Algonquin Books, 320 pp., $23.95

It’s possible that I am the wrong reader for Enslaved by Ducks. Most of my thinking about animals as pets falls into the admittedly limited categories of dog people and cat people. I am a dog person. On a scale of exertion in proportion to affirmation, dogs come out on top. At least, my dog does. Cats poo inside and litter boxes smell, unless cared for assiduously. This is just my opinion, not a generalization. That’s why there are cat people. And cat-bunny-duck-geese-parrot-dove-turkey-people, too.

Throughout Ducks, author Bob Tarte’s menagerie expands and contracts, but ultimately adds up to 19 indoor animals, including bunnies, parrots, canaries, parakeets, doves and cats. The outdoor animals max out at 21, when the ducks, geese and turkeys are all counted. Helpfully, Tarte provides a list of a cast of characters that also includes the humans he encounters. Most prominently, and described with much affection, Tarte’s wife Linda propels the story forward with new animal acquisitions and connects the more reclusive author with the wider community of Lowell, Mich. “Linda,” writes Tarte, “measured the success of any commercial transaction less by whether she received fair goods at a fair price than by the length of time the store personnel spent chatting with her.”

Tarte’s subjugation begins when Linda brings home Binky, a bunny named for his attitudinal resemblance to the “sullen rabbit in Matt Groening’s comic strip ‘Life in Hell.’” Tarte adapts a beleaguered stance towards Binky’s habit of chewing wood and wires, marking furniture with his urine and resisting attempts at being held. Tarte describes his trials with self-deprecating humor, but I never quite get the feeling that all the chaos and effort is worth it. He says it is, but I’m not convinced.

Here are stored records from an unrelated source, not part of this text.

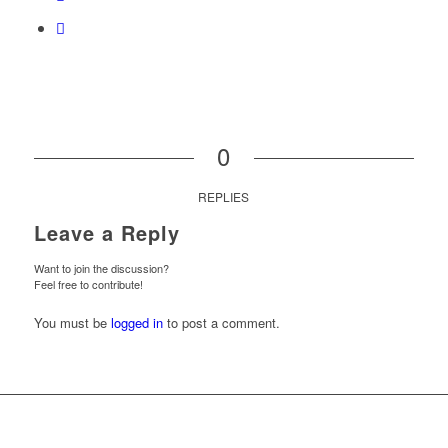
0
REPLIES
Leave a Reply
Want to join the discussion?
Feel free to contribute!
You must be
logged in
to post a comment.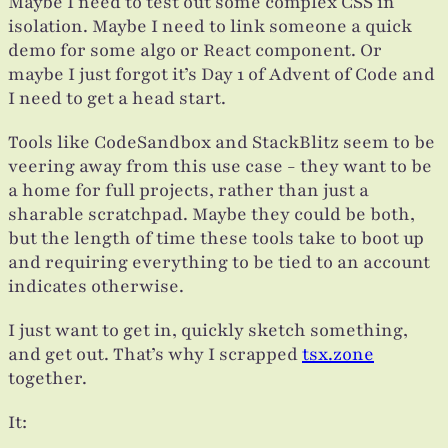
Maybe I need to test out some complex CSS in
isolation. Maybe I need to link someone a quick
demo for some algo or React component. Or
maybe I just forgot it’s Day 1 of Advent of Code and
I need to get a head start.
Tools like CodeSandbox and StackBlitz seem to be
veering away from this use case - they want to be
a home for full projects, rather than just a
sharable scratchpad. Maybe they could be both,
but the length of time these tools take to boot up
and requiring everything to be tied to an account
indicates otherwise.
I just want to get in, quickly sketch something,
and get out. That’s why I scrapped
tsx.zone
together.
It: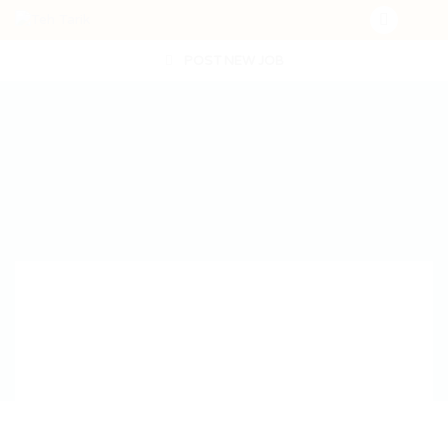
POST NEW JOB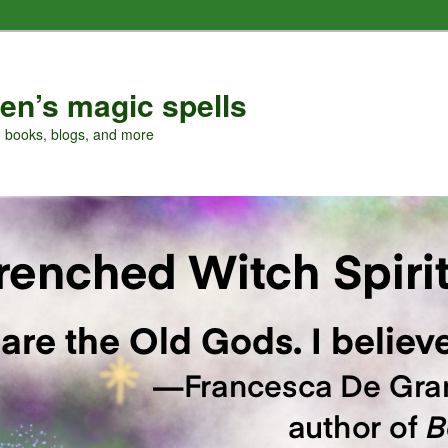
en’s magic spells
, books, blogs, and more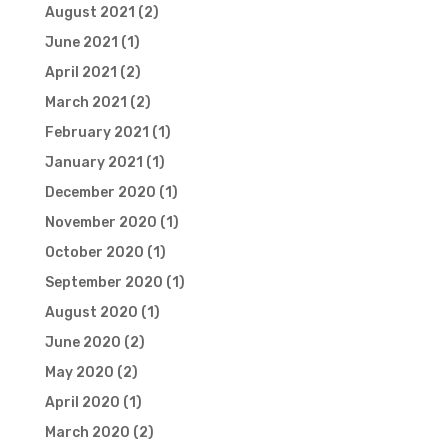
August 2021
(2)
June 2021
(1)
April 2021
(2)
March 2021
(2)
February 2021
(1)
January 2021
(1)
December 2020
(1)
November 2020
(1)
October 2020
(1)
September 2020
(1)
August 2020
(1)
June 2020
(2)
May 2020
(2)
April 2020
(1)
March 2020
(2)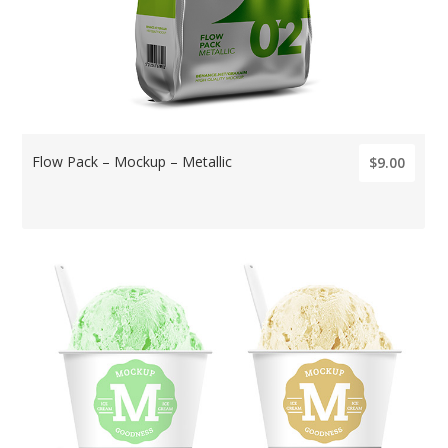
Flow Pack – Mockup – Metallic
$9.00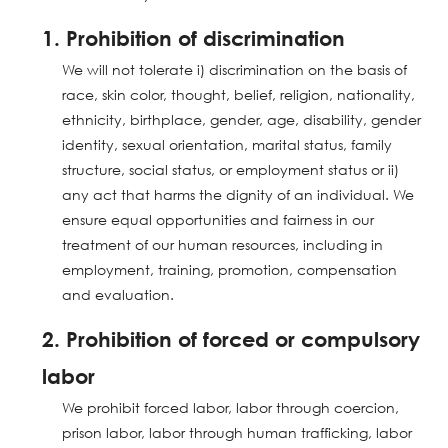
1. Prohibition of discrimination
We will not tolerate i) discrimination on the basis of
race, skin color, thought, belief, religion, nationality,
ethnicity, birthplace, gender, age, disability, gender
identity, sexual orientation, marital status, family
structure, social status, or employment status or ii)
any act that harms the dignity of an individual. We
ensure equal opportunities and fairness in our
treatment of our human resources, including in
employment, training, promotion, compensation
and evaluation.
2. Prohibition of forced or compulsory
labor
We prohibit forced labor, labor through coercion,
prison labor, labor through human trafficking, labor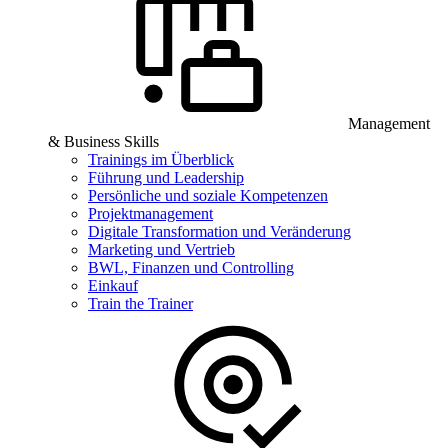
Management
& Business Skills
Trainings im Überblick
Führung und Leadership
Persönliche und soziale Kompetenzen
Projektmanagement
Digitale Transformation und Veränderung
Marketing und Vertrieb
BWL, Finanzen und Controlling
Einkauf
Train the Trainer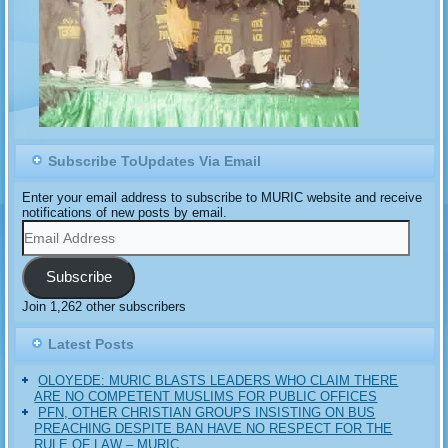
Subscribe ToUpdates Via Email
Enter your email address to subscribe to MURIC website and receive
notifications of new posts by email.
Email
Address
Subscribe
Join 1,262 other subscribers
Latest Posts
OLOYEDE: MURIC BLASTS LEADERS WHO CLAIM THERE
ARE NO COMPETENT MUSLIMS FOR PUBLIC OFFICES
PFN, OTHER CHRISTIAN GROUPS INSISTING ON BUS
PREACHING DESPITE BAN HAVE NO RESPECT FOR THE
RULE OF LAW – MURIC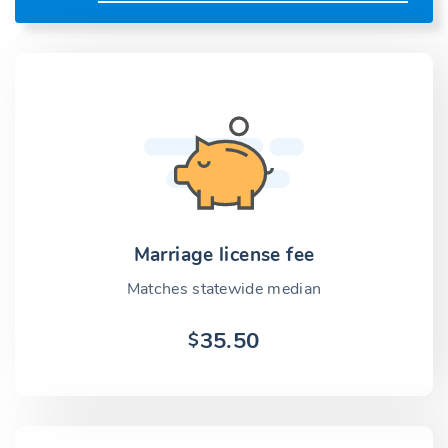
Marriage license fee
Matches statewide median
35.50
$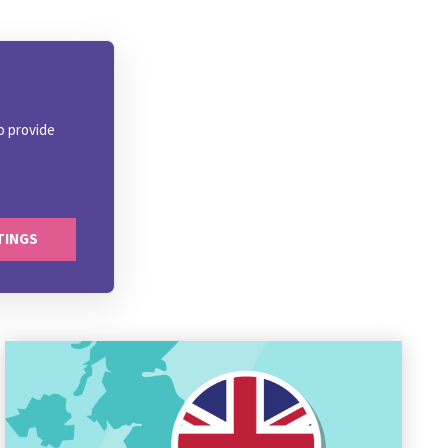
o provide
TINGS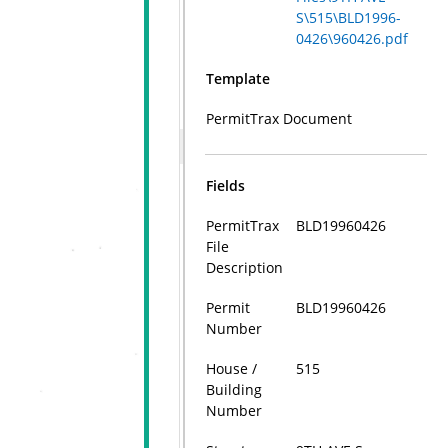
S\515\BLD1996-
0426\960426.pdf
Template
PermitTrax Document
Fields
PermitTrax
BLD19960426
File
Description
Permit
BLD19960426
Number
House /
515
Building
Number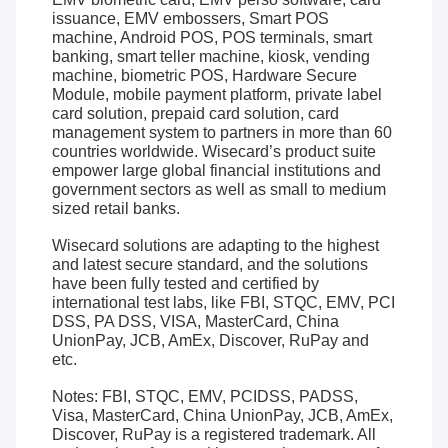
issuance, EMV embossers, Smart POS
machine, Android POS, POS terminals, smart
banking, smart teller machine, kiosk, vending
machine, biometric POS, Hardware Secure
Module, mobile payment platform, private label
card solution, prepaid card solution, card
management system to partners in more than 60
countries worldwide. Wisecard’s product suite
empower large global financial institutions and
government sectors as well as small to medium
sized retail banks.
Wisecard solutions are adapting to the highest
and latest secure standard, and the solutions
have been fully tested and certified by
international test labs, like FBI, STQC, EMV, PCI
DSS, PA DSS, VISA, MasterCard, China
UnionPay, JCB, AmEx, Discover, RuPay and
etc.
Notes: FBI, STQC, EMV, PCIDSS, PADSS,
Visa, MasterCard, China UnionPay, JCB, AmEx,
Discover, RuPay is a registered trademark. All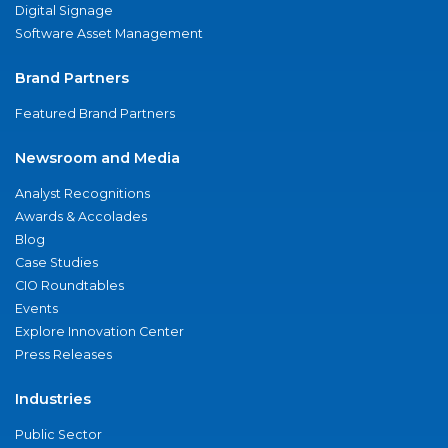
Digital Signage
Software Asset Management
Brand Partners
Featured Brand Partners
Newsroom and Media
Analyst Recognitions
Awards & Accolades
Blog
Case Studies
CIO Roundtables
Events
Explore Innovation Center
Press Releases
Industries
Public Sector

Included in the cast of characters under the heading “lettered humans,” are numerous veterinarians and two psychiatrists. Between tales of fighting bunny brothers, interspecies bird mating, and interminable pen building, Tarte constructs a narrative around his struggles with anxiety and depression, and his subsequent treatment with Zoloft. (Though he is ambivalent about his mediocre treatment by doctors and his usage of antidepressant medicines.) Tarte is more comfortable with the ways his animals impact his moods; they make him happy–when he’s not worrying about them–but more than that, it’s the routine of each day that helps him maintain perspective:

“Rather than blaming our animals for adding complexity to my life, perhaps I should thank them for simplifying it. After all, they helped reduce the potentially unlimited possibilities of existence to a series of tedious and predictable routines. Nothing could suit the temperament of a timid man better. Instead of laying ambitious plans for the future or even building up a healthy clientele for my freelance writing business, I could pack each day to the brim directing ducks in and out of their pens, separating fighting rabbits, and keeping parrot-seed dishes filled. The notion that something other than folly might lie behind my acquisition of nearly countless pets brought me a tingle of joy.”

Tarte creates memorable characters out of his animals; even his turkeys emerge with recognizable qualities. Enslaved by Ducks is often funny, and for readers who seek to explore animal-human relationships beyond the dog person/cat person binary, it may well be a satisfying read.